If you’re developing a web application, you can choose from a variety of firewalls that have some SQL injection protection features. Apart from simple regular-expression based pattern matching (which is not really reliable or useful), such an entry server should also support two very powerful features to help you prevent mistakes when accepting user input through HTTP GET and POST parameters:
- Form Protection: All acceptable values that can be chosen in a form are known to the entry server and validated using an encrypted hash. This makes it impossible to tamper with HTML <select>, <input type=”hidden”>, <input type=”checkbox”>, <input type=”radio”> values. Obviously, “threatening” user input can still originate from regular <input type=”text”> or <textarea> values.
An example of an entry server implementing the above is Airlock by a Swiss company called Ergon Informatik AG.
A lot of research has been made on the topic of countermeasures against SQL injection.
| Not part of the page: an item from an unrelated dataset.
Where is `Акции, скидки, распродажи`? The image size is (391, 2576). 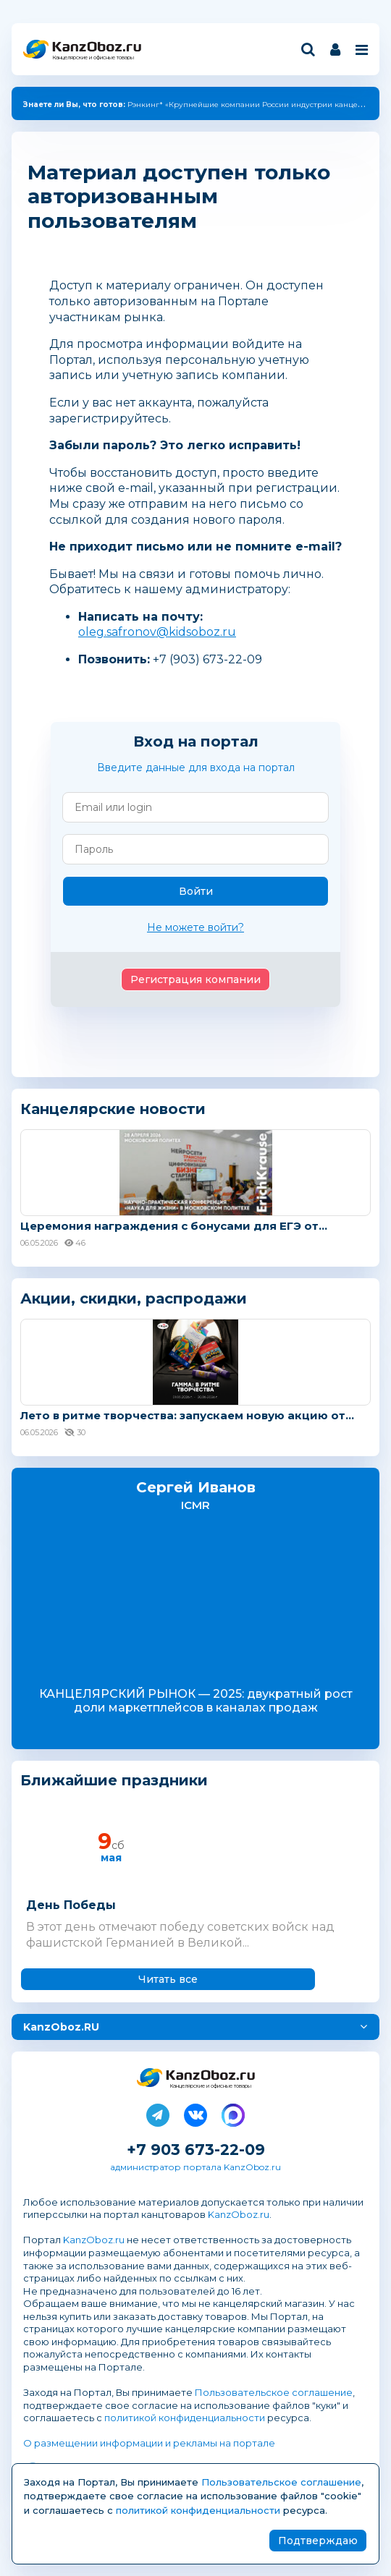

Interesting publications to read are:
- “A Classification of SQL Injection Attacks and Countermeasures” by William G.J. Halfond, Jeremy Viegas, and Alessandro Orso of the Georgia Institute of Technology
- “Improving Web Application Security: Threats and Countermeasures” by J.D. Meier, Alex Mackman, Michael Dunner, Srinath Vasireddy, Ray Escamilla and Anandha Murukan of the Microsoft Corporation
- “SQL Injection Prevention Cheat Sheet” of OWASP
- “SQL Injection” of The Web Application Security Consortium
- “SQL Injection” of Wikipedia (with lots of links)
Even with recent alternative data storage and access models that have come to be known as NoSQL, SQL as a querying and database interfacing language is still hardly challenged. Major SQL vendors implement better and better features into the SQL standard. SQL is here to stay.
Yet, many development teams are unaware of the magnitude of this threat. In millions of lines of application code, it can be sufficient if one SQL vulnerability is detected by a malicious entity operating with automated tools, such as sqlmap. Such an entity may be able to extract all data from your database, and / or execute malicious code on your servers. This can go up to seizing the server.
It is a software architect’s or technical lead’s responsibility to minimise the risk of creating SQL injection vulnerabilities, as even skilled developers may accidentally create such a vulnerability. The simplest and most effective measure is to use bind variables and static SQL wherever possible. More elaborate countermeasures can be achieved by lots of training, screening, testing, and using entry servers.